- Problem statement
From the entries below, say how many lines carry the word "Fortune", and give nothing but the number.

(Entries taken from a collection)
━━━

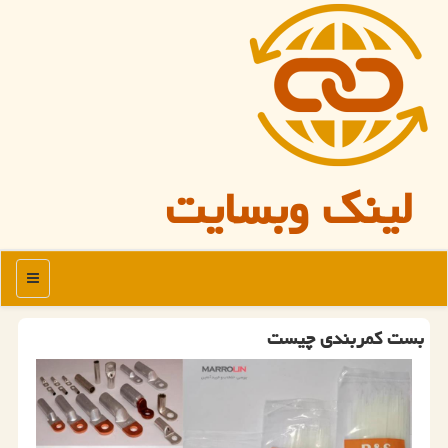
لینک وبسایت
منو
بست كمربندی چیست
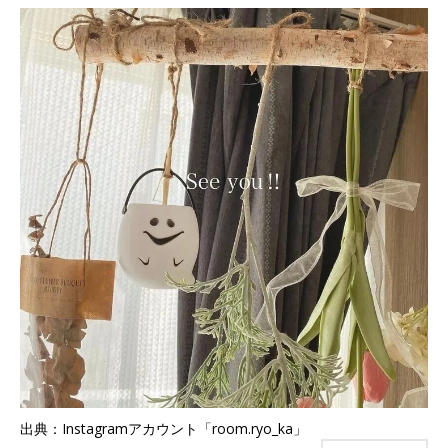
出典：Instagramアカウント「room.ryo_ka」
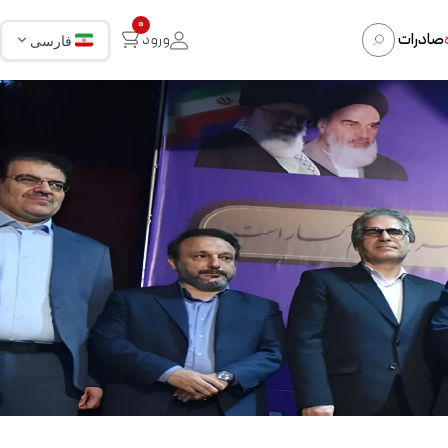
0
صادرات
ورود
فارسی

━━━

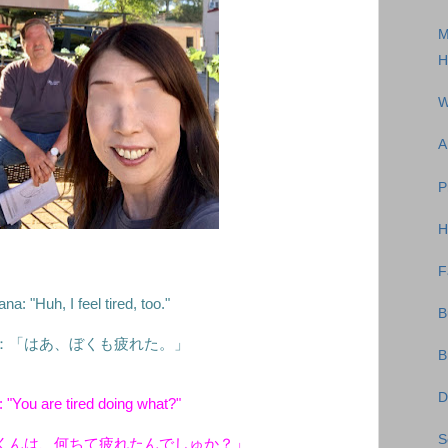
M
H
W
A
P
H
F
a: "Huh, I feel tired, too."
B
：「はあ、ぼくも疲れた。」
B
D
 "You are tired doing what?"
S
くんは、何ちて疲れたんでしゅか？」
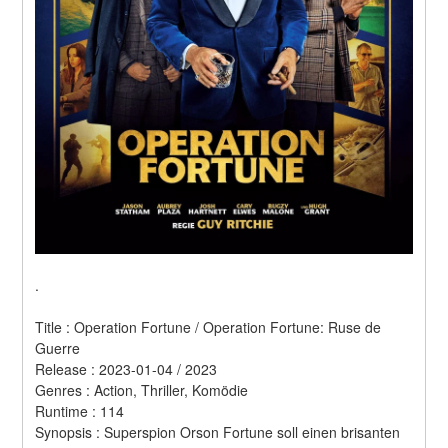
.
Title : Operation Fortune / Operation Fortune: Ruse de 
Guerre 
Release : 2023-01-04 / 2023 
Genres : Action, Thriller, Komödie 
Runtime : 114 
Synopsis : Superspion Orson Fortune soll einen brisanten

━━━

- Solution to this exercise
2